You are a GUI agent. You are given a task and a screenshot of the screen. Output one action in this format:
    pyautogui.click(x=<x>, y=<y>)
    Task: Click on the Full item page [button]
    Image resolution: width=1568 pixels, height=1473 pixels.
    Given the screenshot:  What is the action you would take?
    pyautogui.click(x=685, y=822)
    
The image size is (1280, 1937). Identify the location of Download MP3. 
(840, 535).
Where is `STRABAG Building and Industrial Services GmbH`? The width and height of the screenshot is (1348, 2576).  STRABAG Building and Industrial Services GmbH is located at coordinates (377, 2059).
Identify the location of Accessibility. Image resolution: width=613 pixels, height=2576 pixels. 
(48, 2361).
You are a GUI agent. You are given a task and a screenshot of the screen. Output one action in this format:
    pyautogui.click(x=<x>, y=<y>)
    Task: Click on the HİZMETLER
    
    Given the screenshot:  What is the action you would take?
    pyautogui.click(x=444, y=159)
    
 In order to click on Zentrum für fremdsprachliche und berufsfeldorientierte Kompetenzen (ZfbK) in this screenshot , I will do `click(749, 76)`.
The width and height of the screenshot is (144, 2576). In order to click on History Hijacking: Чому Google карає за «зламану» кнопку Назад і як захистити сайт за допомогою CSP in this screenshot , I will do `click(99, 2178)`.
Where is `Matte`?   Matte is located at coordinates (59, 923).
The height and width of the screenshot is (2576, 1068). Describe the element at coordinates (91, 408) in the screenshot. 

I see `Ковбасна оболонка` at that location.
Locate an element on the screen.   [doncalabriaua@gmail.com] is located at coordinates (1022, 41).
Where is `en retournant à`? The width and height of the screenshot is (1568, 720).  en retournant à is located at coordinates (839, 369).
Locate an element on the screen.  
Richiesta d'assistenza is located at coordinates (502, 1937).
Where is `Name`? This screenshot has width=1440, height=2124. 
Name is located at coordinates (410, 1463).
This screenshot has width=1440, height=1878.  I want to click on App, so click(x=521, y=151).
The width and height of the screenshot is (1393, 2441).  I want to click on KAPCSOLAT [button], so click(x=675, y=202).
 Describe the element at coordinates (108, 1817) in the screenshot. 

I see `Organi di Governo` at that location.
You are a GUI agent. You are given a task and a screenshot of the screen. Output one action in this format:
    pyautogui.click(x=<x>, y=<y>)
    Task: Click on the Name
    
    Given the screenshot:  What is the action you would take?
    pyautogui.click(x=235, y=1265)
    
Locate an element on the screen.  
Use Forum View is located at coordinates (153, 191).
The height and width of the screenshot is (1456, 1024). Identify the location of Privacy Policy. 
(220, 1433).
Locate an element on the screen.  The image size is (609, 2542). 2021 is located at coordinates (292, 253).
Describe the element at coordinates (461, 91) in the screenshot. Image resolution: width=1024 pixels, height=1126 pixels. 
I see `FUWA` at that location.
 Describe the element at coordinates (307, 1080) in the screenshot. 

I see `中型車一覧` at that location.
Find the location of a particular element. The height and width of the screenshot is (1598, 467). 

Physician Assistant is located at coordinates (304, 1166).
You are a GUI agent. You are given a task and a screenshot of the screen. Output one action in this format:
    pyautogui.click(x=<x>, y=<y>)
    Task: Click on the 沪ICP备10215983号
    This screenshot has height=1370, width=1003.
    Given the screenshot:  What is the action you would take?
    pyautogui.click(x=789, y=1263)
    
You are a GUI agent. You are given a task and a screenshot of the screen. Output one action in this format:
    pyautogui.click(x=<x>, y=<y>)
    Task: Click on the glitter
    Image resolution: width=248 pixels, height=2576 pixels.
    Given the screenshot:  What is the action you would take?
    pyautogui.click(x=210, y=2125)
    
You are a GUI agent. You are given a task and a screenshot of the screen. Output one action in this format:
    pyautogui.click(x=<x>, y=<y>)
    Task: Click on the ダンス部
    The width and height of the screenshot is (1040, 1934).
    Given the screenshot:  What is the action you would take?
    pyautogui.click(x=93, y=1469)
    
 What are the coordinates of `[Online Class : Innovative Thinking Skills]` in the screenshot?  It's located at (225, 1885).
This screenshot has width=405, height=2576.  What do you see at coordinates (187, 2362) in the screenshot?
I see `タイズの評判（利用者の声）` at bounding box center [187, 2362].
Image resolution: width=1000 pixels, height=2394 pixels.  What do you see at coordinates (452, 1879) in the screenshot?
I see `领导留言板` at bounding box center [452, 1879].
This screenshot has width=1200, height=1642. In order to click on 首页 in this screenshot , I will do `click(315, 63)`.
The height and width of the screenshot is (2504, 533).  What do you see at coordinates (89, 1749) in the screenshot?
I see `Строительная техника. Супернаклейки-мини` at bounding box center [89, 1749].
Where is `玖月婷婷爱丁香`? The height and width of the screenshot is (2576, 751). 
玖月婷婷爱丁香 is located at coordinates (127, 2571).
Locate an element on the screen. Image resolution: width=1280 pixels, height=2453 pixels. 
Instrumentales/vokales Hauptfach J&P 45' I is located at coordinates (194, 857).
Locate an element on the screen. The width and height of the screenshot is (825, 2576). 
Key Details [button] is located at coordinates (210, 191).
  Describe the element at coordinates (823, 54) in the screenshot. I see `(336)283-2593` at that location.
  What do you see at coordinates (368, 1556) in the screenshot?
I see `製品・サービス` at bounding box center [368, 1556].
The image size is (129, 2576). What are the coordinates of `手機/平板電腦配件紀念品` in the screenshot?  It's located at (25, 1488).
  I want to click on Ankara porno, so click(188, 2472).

──────────

| EXERCISE INSTRUCTIONS |
The full listing above should be repeated without omission.

| RESULT OF THE TASK |
You are a GUI agent. You are given a task and a screenshot of the screen. Output one action in this format:
    pyautogui.click(x=<x>, y=<y>)
    Task: Click on the Full item page [button]
    Image resolution: width=1568 pixels, height=1473 pixels.
    Given the screenshot:  What is the action you would take?
    pyautogui.click(x=685, y=822)
    
The image size is (1280, 1937). Identify the location of Download MP3. 
(840, 535).
Where is `STRABAG Building and Industrial Services GmbH`? The width and height of the screenshot is (1348, 2576).  STRABAG Building and Industrial Services GmbH is located at coordinates (377, 2059).
Identify the location of Accessibility. Image resolution: width=613 pixels, height=2576 pixels. 
(48, 2361).
You are a GUI agent. You are given a task and a screenshot of the screen. Output one action in this format:
    pyautogui.click(x=<x>, y=<y>)
    Task: Click on the HİZMETLER
    
    Given the screenshot:  What is the action you would take?
    pyautogui.click(x=444, y=159)
    
 In order to click on Zentrum für fremdsprachliche und berufsfeldorientierte Kompetenzen (ZfbK) in this screenshot , I will do `click(749, 76)`.
The width and height of the screenshot is (144, 2576). In order to click on History Hijacking: Чому Google карає за «зламану» кнопку Назад і як захистити сайт за допомогою CSP in this screenshot , I will do `click(99, 2178)`.
Where is `Matte`?   Matte is located at coordinates (59, 923).
The height and width of the screenshot is (2576, 1068). Describe the element at coordinates (91, 408) in the screenshot. 

I see `Ковбасна оболонка` at that location.
Locate an element on the screen.   [doncalabriaua@gmail.com] is located at coordinates (1022, 41).
Where is `en retournant à`? The width and height of the screenshot is (1568, 720).  en retournant à is located at coordinates (839, 369).
Locate an element on the screen.  
Richiesta d'assistenza is located at coordinates (502, 1937).
Where is `Name`? This screenshot has width=1440, height=2124. 
Name is located at coordinates (410, 1463).
This screenshot has width=1440, height=1878.  I want to click on App, so click(x=521, y=151).
The width and height of the screenshot is (1393, 2441).  I want to click on KAPCSOLAT [button], so click(x=675, y=202).
 Describe the element at coordinates (108, 1817) in the screenshot. 

I see `Organi di Governo` at that location.
You are a GUI agent. You are given a task and a screenshot of the screen. Output one action in this format:
    pyautogui.click(x=<x>, y=<y>)
    Task: Click on the Name
    
    Given the screenshot:  What is the action you would take?
    pyautogui.click(x=235, y=1265)
    
Locate an element on the screen.  
Use Forum View is located at coordinates (153, 191).
The height and width of the screenshot is (1456, 1024). Identify the location of Privacy Policy. 
(220, 1433).
Locate an element on the screen.  The image size is (609, 2542). 2021 is located at coordinates (292, 253).
Describe the element at coordinates (461, 91) in the screenshot. Image resolution: width=1024 pixels, height=1126 pixels. 
I see `FUWA` at that location.
 Describe the element at coordinates (307, 1080) in the screenshot. 

I see `中型車一覧` at that location.
Find the location of a particular element. The height and width of the screenshot is (1598, 467). 

Physician Assistant is located at coordinates (304, 1166).
You are a GUI agent. You are given a task and a screenshot of the screen. Output one action in this format:
    pyautogui.click(x=<x>, y=<y>)
    Task: Click on the 沪ICP备10215983号
    This screenshot has height=1370, width=1003.
    Given the screenshot:  What is the action you would take?
    pyautogui.click(x=789, y=1263)
    
You are a GUI agent. You are given a task and a screenshot of the screen. Output one action in this format:
    pyautogui.click(x=<x>, y=<y>)
    Task: Click on the glitter
    Image resolution: width=248 pixels, height=2576 pixels.
    Given the screenshot:  What is the action you would take?
    pyautogui.click(x=210, y=2125)
    
You are a GUI agent. You are given a task and a screenshot of the screen. Output one action in this format:
    pyautogui.click(x=<x>, y=<y>)
    Task: Click on the ダンス部
    The width and height of the screenshot is (1040, 1934).
    Given the screenshot:  What is the action you would take?
    pyautogui.click(x=93, y=1469)
    
 What are the coordinates of `[Online Class : Innovative Thinking Skills]` in the screenshot?  It's located at (225, 1885).
This screenshot has width=405, height=2576.  What do you see at coordinates (187, 2362) in the screenshot?
I see `タイズの評判（利用者の声）` at bounding box center [187, 2362].
Image resolution: width=1000 pixels, height=2394 pixels.  What do you see at coordinates (452, 1879) in the screenshot?
I see `领导留言板` at bounding box center [452, 1879].
This screenshot has width=1200, height=1642. In order to click on 首页 in this screenshot , I will do `click(315, 63)`.
The height and width of the screenshot is (2504, 533).  What do you see at coordinates (89, 1749) in the screenshot?
I see `Строительная техника. Супернаклейки-мини` at bounding box center [89, 1749].
Where is `玖月婷婷爱丁香`? The height and width of the screenshot is (2576, 751). 
玖月婷婷爱丁香 is located at coordinates (127, 2571).
Locate an element on the screen. Image resolution: width=1280 pixels, height=2453 pixels. 
Instrumentales/vokales Hauptfach J&P 45' I is located at coordinates (194, 857).
Locate an element on the screen. The width and height of the screenshot is (825, 2576). 
Key Details [button] is located at coordinates (210, 191).
  Describe the element at coordinates (823, 54) in the screenshot. I see `(336)283-2593` at that location.
  What do you see at coordinates (368, 1556) in the screenshot?
I see `製品・サービス` at bounding box center [368, 1556].
The image size is (129, 2576). What are the coordinates of `手機/平板電腦配件紀念品` in the screenshot?  It's located at (25, 1488).
  I want to click on Ankara porno, so click(188, 2472).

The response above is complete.